## MATERIAL SUPPLIED
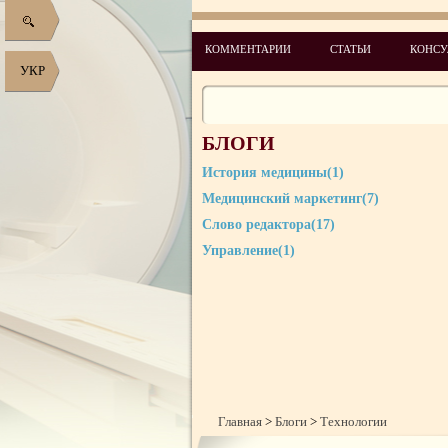
КОММЕНТАРИИ
СТАТЬИ
КОНСУ
УКР
БЛОГИ
История медицины(1)
Медицинский маркетинг(7)
Слово редактора(17)
Управление(1)
Главная
>
Блоги
>
Технологии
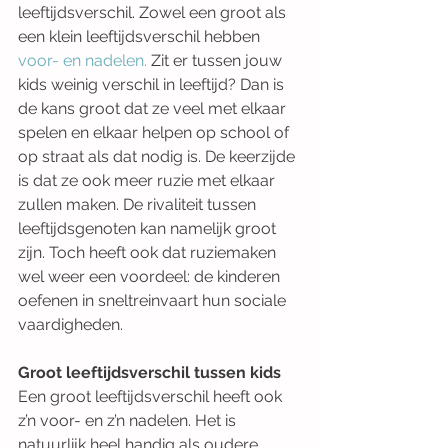
leeftijdsverschil. Zowel een groot als 
een klein leeftijdsverschil hebben 
voor- en nadelen.
 Zit er tussen jouw 
kids weinig verschil in leeftijd? Dan is 
de kans groot dat ze veel met elkaar 
spelen en elkaar helpen op school of 
op straat als dat nodig is. De keerzijde 
is dat ze ook meer ruzie met elkaar 
zullen maken. De rivaliteit tussen 
leeftijdsgenoten kan namelijk groot 
zijn. Toch heeft ook dat ruziemaken 
wel weer een voordeel: de kinderen 
oefenen in sneltreinvaart hun sociale 
vaardigheden.
Groot leeftijdsverschil tussen kids
Een groot leeftijdsverschil heeft ook 
z’n voor- en z’n nadelen. Het is 
natuurlijk heel handig als oudere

## ABOUT THIS EXERCISE
Each entry above must be duplicated precisely; none of the pictures may be included.

## RESPONSE TO THE EXERCISE
КОММЕНТАРИИ
СТАТЬИ
КОНСУ
УКР
БЛОГИ
История медицины(1)
Медицинский маркетинг(7)
Слово редактора(17)
Управление(1)
Главная
>
Блоги
>
Технологии
leeftijdsverschil. Zowel een groot als 
een klein leeftijdsverschil hebben 
voor- en nadelen.
 Zit er tussen jouw 
kids weinig verschil in leeftijd? Dan is 
de kans groot dat ze veel met elkaar 
spelen en elkaar helpen op school of 
op straat als dat nodig is. De keerzijde 
is dat ze ook meer ruzie met elkaar 
zullen maken. De rivaliteit tussen 
leeftijdsgenoten kan namelijk groot 
zijn. Toch heeft ook dat ruziemaken 
wel weer een voordeel: de kinderen 
oefenen in sneltreinvaart hun sociale 
vaardigheden.
Groot leeftijdsverschil tussen kids
Een groot leeftijdsverschil heeft ook 
z’n voor- en z’n nadelen. Het is 
natuurlijk heel handig als oudere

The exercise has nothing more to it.